TASK BRIEF:
All records, exactly as written, minus the pictures: copy them out.

DATA FOR REVIEW:
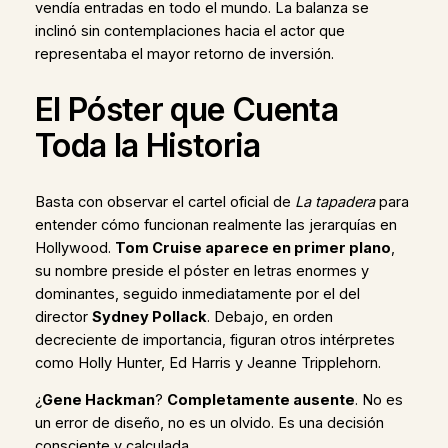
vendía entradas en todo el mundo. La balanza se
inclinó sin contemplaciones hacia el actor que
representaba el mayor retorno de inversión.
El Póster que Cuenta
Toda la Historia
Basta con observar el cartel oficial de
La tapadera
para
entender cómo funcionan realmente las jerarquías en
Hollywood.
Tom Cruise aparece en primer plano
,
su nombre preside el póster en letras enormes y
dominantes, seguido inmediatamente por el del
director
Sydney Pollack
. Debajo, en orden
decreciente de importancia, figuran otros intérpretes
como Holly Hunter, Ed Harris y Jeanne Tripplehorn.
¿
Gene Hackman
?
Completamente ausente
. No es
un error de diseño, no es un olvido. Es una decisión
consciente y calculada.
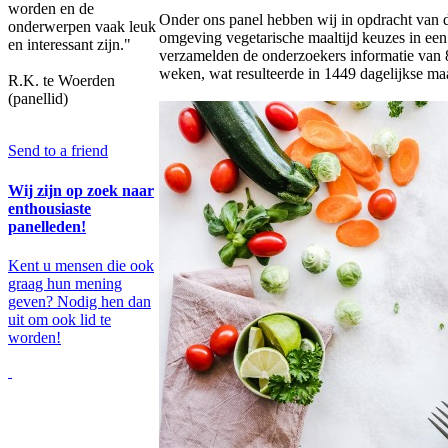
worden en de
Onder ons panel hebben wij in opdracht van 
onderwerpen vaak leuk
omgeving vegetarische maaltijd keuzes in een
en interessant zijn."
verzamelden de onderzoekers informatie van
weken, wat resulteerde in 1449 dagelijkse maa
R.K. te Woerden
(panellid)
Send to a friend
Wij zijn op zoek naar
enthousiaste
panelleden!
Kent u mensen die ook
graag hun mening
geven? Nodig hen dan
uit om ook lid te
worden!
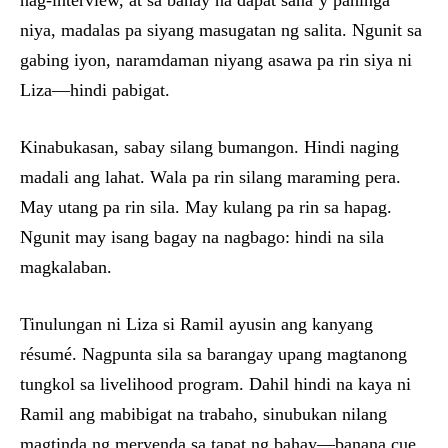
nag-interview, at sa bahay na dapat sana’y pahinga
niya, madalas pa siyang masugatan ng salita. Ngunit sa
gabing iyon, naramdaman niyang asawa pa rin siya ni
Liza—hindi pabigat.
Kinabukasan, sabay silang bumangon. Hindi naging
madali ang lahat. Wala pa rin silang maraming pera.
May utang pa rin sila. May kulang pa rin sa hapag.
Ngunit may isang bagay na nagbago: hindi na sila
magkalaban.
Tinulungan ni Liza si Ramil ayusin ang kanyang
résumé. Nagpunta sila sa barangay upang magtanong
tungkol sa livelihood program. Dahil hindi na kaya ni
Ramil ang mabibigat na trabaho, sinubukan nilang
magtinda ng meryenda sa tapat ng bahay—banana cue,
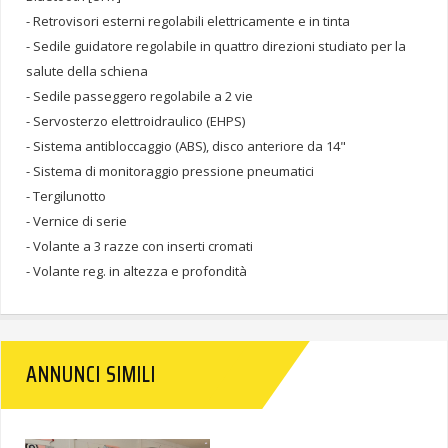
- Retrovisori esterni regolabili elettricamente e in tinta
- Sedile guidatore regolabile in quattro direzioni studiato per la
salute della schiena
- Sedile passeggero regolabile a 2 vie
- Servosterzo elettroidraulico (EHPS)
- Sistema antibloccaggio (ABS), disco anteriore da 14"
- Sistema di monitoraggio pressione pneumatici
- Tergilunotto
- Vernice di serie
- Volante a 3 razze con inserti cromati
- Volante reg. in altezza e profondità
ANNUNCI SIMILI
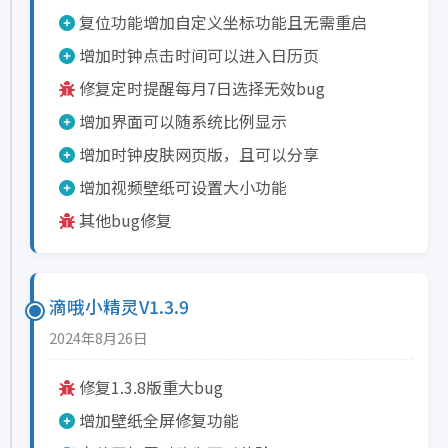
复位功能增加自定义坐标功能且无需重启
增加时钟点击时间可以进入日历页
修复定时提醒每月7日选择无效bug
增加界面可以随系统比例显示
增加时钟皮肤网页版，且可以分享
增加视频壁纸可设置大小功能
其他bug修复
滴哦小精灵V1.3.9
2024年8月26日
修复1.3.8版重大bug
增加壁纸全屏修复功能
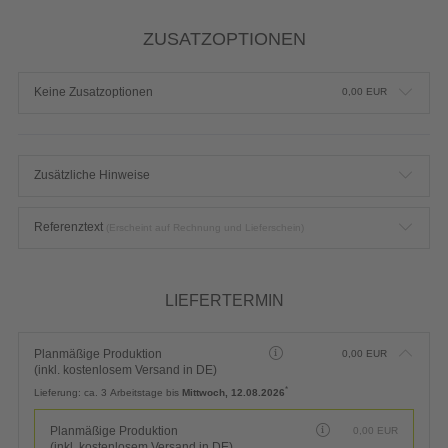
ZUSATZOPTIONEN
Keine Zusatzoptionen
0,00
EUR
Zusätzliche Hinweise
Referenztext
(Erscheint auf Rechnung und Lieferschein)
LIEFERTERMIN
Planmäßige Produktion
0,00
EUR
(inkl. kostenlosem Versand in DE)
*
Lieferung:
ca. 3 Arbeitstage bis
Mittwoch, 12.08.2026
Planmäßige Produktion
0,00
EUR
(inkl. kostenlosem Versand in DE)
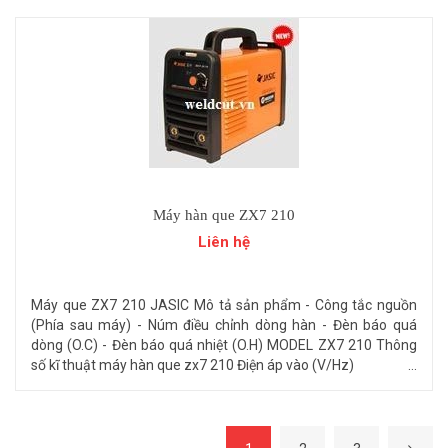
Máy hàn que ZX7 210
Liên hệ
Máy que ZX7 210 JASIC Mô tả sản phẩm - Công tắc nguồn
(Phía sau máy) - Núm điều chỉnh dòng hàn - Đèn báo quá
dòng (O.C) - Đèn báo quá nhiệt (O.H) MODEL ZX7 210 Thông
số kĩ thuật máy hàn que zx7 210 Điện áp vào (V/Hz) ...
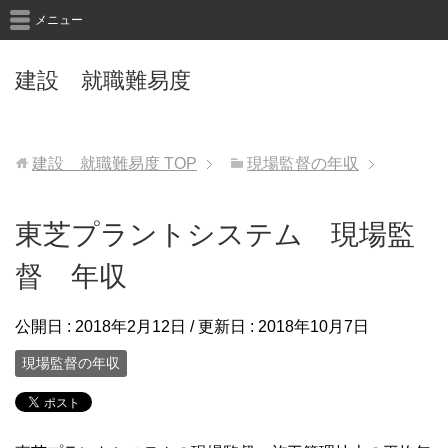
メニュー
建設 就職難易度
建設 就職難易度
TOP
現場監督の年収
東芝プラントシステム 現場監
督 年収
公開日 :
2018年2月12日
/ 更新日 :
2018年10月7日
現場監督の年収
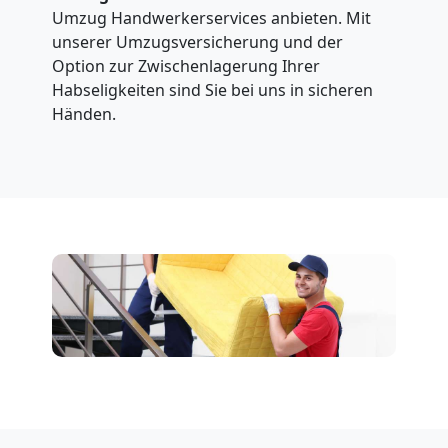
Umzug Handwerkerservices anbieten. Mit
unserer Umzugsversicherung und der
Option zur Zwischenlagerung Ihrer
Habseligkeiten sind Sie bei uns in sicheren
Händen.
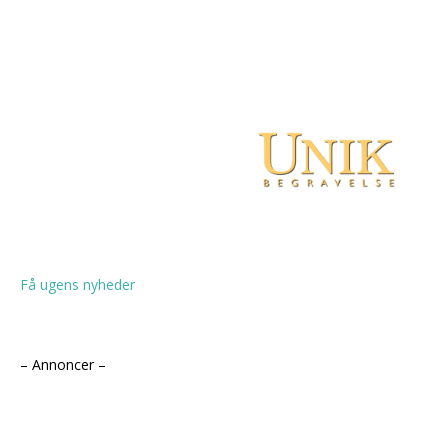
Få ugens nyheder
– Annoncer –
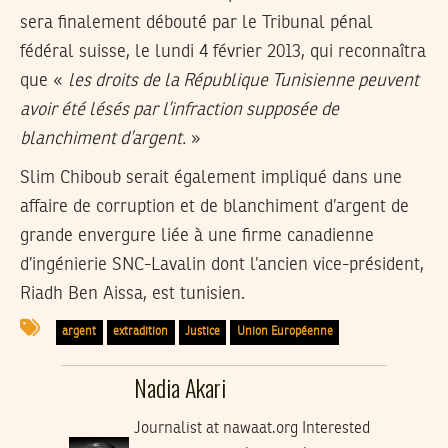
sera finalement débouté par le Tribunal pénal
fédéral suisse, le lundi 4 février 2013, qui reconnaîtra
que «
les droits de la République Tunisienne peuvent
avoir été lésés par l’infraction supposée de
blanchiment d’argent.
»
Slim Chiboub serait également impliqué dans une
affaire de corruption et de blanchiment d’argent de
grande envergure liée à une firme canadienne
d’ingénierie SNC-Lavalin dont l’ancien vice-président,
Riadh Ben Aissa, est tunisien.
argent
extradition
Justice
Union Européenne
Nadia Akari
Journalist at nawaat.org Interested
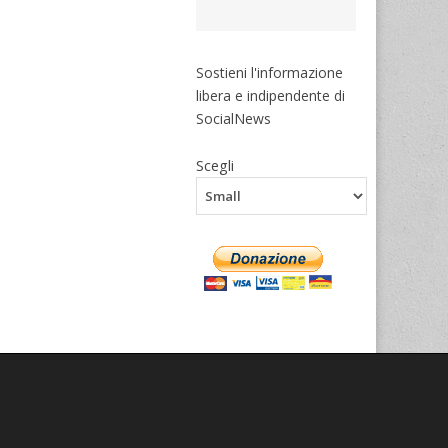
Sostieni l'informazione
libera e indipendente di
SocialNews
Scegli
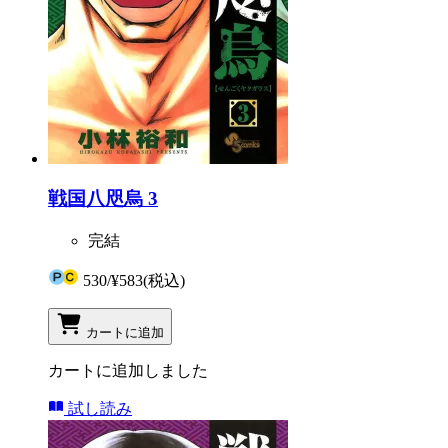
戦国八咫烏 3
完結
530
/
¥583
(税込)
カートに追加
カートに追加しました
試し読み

OUTPUT FOR THIS EXERCISE:
vendía entradas en todo el mundo. La balanza se
inclinó sin contemplaciones hacia el actor que
representaba el mayor retorno de inversión.
El Póster que Cuenta
Toda la Historia
Basta con observar el cartel oficial de
La tapadera
para
entender cómo funcionan realmente las jerarquías en
Hollywood.
Tom Cruise aparece en primer plano
,
su nombre preside el póster en letras enormes y
dominantes, seguido inmediatamente por el del
director
Sydney Pollack
. Debajo, en orden
decreciente de importancia, figuran otros intérpretes
como Holly Hunter, Ed Harris y Jeanne Tripplehorn.
¿
Gene Hackman
?
Completamente ausente
. No es
un error de diseño, no es un olvido. Es una decisión
consciente y calculada.
worden en de
Onder ons panel hebben wij in opdracht van 
onderwerpen vaak leuk
omgeving vegetarische maaltijd keuzes in een
en interessant zijn."
verzamelden de onderzoekers informatie van
weken, wat resulteerde in 1449 dagelijkse maa
R.K. te Woerden
(panellid)
Send to a friend
Wij zijn op zoek naar
enthousiaste
panelleden!
Kent u mensen die ook
graag hun mening
geven? Nodig hen dan
uit om ook lid te
worden!
nag-interview, at sa bahay na dapat sana’y pahinga
niya, madalas pa siyang masugatan ng salita. Ngunit sa
gabing iyon, naramdaman niyang asawa pa rin siya ni
Liza—hindi pabigat.
Kinabukasan, sabay silang bumangon. Hindi naging
madali ang lahat. Wala pa rin silang maraming pera.
May utang pa rin sila. May kulang pa rin sa hapag.
Ngunit may isang bagay na nagbago: hindi na sila
magkalaban.
Tinulungan ni Liza si Ramil ayusin ang kanyang
résumé. Nagpunta sila sa barangay upang magtanong
tungkol sa livelihood program. Dahil hindi na kaya ni
Ramil ang mabibigat na trabaho, sinubukan nilang
magtinda ng meryenda sa tapat ng bahay—banana cue,
- Retrovisori esterni regolabili elettricamente e in tinta
- Sedile guidatore regolabile in quattro direzioni studiato per la
salute della schiena
- Sedile passeggero regolabile a 2 vie
- Servosterzo elettroidraulico (EHPS)
- Sistema antibloccaggio (ABS), disco anteriore da 14"
- Sistema di monitoraggio pressione pneumatici
- Tergilunotto
- Vernice di serie
- Volante a 3 razze con inserti cromati
- Volante reg. in altezza e profondità
ANNUNCI SIMILI
复位功能增加自定义坐标功能且无需重启
增加时钟点击时间可以进入日历页
修复定时提醒每月7日选择无效bug
增加界面可以随系统比例显示
增加时钟皮肤网页版，且可以分享
增加视频壁纸可设置大小功能
其他bug修复
滴哦小精灵V1.3.9
2024年8月26日
修复1.3.8版重大bug
增加壁纸全屏修复功能
ZUSATZOPTIONEN
Keine Zusatzoptionen
0,00
EUR
Zusätzliche Hinweise
Referenztext
(Erscheint auf Rechnung und Lieferschein)
LIEFERTERMIN
Planmäßige Produktion
0,00
EUR
(inkl. kostenlosem Versand in DE)
*
Lieferung:
ca. 3 Arbeitstage bis
Mittwoch, 12.08.2026
Planmäßige Produktion
0,00
EUR
(inkl. kostenlosem Versand in DE)
Máy hàn que ZX7 210
Liên hệ
Máy que ZX7 210 JASIC Mô tả sản phẩm - Công tắc nguồn
(Phía sau máy) - Núm điều chỉnh dòng hàn - Đèn báo quá
dòng (O.C) - Đèn báo quá nhiệt (O.H) MODEL ZX7 210 Thông
số kĩ thuật máy hàn que zx7 210 Điện áp vào (V/Hz) ...
メニュー
建設 就職難易度
建設 就職難易度
TOP
現場監督の年収
東芝プラントシステム 現場監
督 年収
公開日 :
2018年2月12日
/ 更新日 :
2018年10月7日
現場監督の年収
Umzug Handwerkerservices anbieten. Mit
unserer Umzugsversicherung und der
Option zur Zwischenlagerung Ihrer
Habseligkeiten sind Sie bei uns in sicheren
Händen.
Få ugens nyheder
– Annoncer –
sera finalement débouté par le Tribunal pénal
fédéral suisse, le lundi 4 février 2013, qui reconnaîtra
que «
les droits de la République Tunisienne peuvent
avoir été lésés par l’infraction supposée de
blanchiment d’argent.
»
Slim Chiboub serait également impliqué dans une
affaire de corruption et de blanchiment d’argent de
grande envergure liée à une firme canadienne
d’ingénierie SNC-Lavalin dont l’ancien vice-président,
Riadh Ben Aissa, est tunisien.
argent
extradition
Justice
Union Européenne
Nadia Akari
Journalist at nawaat.org Interested
Sostieni l'informazione
libera e indipendente di
SocialNews
Scegli
戦国八咫烏 3
完結
530
/
¥583
(税込)
カートに追加
カートに追加しました
試し読み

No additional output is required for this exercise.